Rogue earned $1,078,288.60 in his career to date. 92.72% of his prize money coming between 2017 and 2022 inclusive. 51.18% coming in 2017 and 2018 alone.
Maru $1,356,151.22 total. 27.29% of his career total came in his 2018 miracle year. Only 23.91% of his overall career earnings came before then, of which 9.36% in 2017, 4.7% in 2015 and 5.08% in 2015 were the only real impactful years.
Dark is sitting at a current earnings of $1,194,115.22. He’s the only one on the list who has a big double digit years in earnings come before 2017, with 15.89% coming in 2016. His biggest year came in 2019 with a 24.75% of his overall, and his next biggest come in 2018 and 2024 with 12.60% and 12.83%
Serral earned $1,663,925.57 in total, of which the vast majority also came from 2017 and onwards. His biggest year also being shared with Maru with his 2018 with 28.76%. Next with 2024 at 20.89%, with a big 2019 and 2022 sitting at 12.95% and 13.41% respectively.
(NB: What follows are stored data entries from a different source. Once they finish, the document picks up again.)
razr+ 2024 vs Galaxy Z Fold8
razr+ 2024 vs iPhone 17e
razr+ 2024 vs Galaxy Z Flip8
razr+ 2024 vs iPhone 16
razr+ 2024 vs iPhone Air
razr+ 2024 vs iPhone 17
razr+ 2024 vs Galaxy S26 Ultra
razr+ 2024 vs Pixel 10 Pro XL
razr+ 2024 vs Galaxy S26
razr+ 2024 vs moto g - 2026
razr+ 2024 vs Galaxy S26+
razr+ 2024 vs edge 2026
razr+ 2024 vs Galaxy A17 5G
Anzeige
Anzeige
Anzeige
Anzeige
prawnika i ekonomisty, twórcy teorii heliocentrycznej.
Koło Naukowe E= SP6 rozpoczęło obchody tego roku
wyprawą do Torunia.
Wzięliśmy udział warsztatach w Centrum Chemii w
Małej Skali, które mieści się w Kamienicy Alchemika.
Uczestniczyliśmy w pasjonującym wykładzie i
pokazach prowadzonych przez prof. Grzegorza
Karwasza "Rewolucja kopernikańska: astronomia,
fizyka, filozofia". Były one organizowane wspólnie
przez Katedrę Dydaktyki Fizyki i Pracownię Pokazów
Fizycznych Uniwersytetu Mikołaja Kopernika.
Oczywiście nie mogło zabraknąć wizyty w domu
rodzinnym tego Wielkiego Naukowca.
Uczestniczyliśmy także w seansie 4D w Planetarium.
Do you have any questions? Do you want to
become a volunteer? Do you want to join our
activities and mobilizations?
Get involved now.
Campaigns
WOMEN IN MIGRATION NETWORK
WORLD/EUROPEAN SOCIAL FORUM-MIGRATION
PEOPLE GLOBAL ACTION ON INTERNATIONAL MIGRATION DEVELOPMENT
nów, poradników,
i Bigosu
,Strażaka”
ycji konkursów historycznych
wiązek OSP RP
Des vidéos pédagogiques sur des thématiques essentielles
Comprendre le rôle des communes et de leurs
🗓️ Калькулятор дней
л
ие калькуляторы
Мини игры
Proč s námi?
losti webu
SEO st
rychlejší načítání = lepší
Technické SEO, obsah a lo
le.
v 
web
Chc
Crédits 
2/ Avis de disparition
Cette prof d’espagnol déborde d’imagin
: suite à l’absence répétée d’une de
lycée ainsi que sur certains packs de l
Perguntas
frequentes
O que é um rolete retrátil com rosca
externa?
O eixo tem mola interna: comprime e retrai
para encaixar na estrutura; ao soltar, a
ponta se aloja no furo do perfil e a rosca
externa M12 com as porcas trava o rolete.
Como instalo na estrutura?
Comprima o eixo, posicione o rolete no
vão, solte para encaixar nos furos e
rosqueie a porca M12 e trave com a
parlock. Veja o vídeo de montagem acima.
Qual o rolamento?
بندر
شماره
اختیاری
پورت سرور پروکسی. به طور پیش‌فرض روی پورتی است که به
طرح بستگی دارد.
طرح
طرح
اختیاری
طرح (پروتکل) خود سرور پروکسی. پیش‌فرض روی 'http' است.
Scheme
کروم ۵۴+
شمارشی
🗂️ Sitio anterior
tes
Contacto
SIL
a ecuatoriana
If the gap between Serral and Rogue was a player they’d have earned $585,637.97 and would be sitting just above Classic and MC in the all-time earnings list.
Rogue’s best years fall in the same timeframe as Serral’s strong years. He plays the same race as Serral. But he’s clawing back a 600 grand earning deficit to place ahead of him.
Players like Inno or Life jumping up make sense with a methodology that weights that era very heavily, even if I don’t necessarily agree with those weightings perhaps. But there’s players who are above Serral here based on results in the same timeframe that aren’t as good as his.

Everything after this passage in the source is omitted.